The earthquake and avalanche in Nepal that resulted in thousands of deaths. The tornado that recently ravaged Chicago suburbs. Superstorm Sandy. Hurricane Katrina. Each of these events reminds us of the power of Mother Nature and how unpredictable life can be.

After the storms pass and survivors move into the light of day to see the wreckage, the relief and recovery efforts that follow a natural disaster remind us of the goodness of humankind. Groups of people both at the scene of disaster and those who witnessed it from a distance come together to support each other during some of the darkest times.

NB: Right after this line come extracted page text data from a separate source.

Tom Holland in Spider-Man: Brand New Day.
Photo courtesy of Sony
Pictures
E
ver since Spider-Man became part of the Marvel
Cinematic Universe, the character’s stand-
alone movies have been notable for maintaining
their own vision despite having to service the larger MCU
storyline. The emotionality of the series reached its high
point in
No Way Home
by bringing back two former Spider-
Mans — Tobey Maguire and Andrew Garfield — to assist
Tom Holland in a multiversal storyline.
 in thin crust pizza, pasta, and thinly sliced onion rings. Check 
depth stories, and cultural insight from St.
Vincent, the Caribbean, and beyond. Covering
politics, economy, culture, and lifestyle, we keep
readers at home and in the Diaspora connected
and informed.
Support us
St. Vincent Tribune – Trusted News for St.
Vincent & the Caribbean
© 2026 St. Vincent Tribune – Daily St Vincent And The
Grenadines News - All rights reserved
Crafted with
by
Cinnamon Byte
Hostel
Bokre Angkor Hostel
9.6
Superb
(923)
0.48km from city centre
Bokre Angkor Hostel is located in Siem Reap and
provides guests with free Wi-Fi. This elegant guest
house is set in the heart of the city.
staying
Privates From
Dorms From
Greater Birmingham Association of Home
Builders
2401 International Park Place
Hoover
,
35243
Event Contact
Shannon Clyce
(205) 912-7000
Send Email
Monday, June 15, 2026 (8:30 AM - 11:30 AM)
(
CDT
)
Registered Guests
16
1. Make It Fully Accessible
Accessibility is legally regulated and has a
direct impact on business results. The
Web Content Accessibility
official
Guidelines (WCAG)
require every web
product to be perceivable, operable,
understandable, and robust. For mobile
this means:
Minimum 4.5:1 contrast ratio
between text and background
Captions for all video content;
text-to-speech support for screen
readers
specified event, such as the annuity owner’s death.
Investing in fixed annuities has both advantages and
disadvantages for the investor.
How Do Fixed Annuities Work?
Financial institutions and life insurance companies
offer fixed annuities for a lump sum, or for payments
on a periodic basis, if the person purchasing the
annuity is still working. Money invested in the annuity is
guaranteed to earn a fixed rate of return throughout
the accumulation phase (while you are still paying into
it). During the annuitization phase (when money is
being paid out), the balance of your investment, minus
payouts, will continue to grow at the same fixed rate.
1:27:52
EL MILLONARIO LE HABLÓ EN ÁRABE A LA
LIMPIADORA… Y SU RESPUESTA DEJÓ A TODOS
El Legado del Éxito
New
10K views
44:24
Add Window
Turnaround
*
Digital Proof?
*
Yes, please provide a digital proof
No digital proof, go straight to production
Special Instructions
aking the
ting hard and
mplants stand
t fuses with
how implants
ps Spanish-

If you are far removed from the disaster and want to help, but you aren’t sure exactly how, it’s easy to donate money to the Red Cross to aid in relief efforts. But when a disaster strikes close to home, you may wish to form your own disaster response team to help in more tangible ways. Here are a few steps you can take to form your own disaster response team:

Assess the needs.
You can’t help if you don’t know what people need. If you’re starting a small disaster response team in your community, ask those who’ve been affected what they need most. Generators? Clean drinking water? Help clearing downed trees or fixing water damage in their home? Food?

Immediately following a disaster, donations of clothing, blankets, and practical items are almost always appreciated. You might also hand out sandwiches or hot meals. As people begin to get back on their feet – and back in their homes – gift cards can help families restock and rebuild.

Join forces with other local groups.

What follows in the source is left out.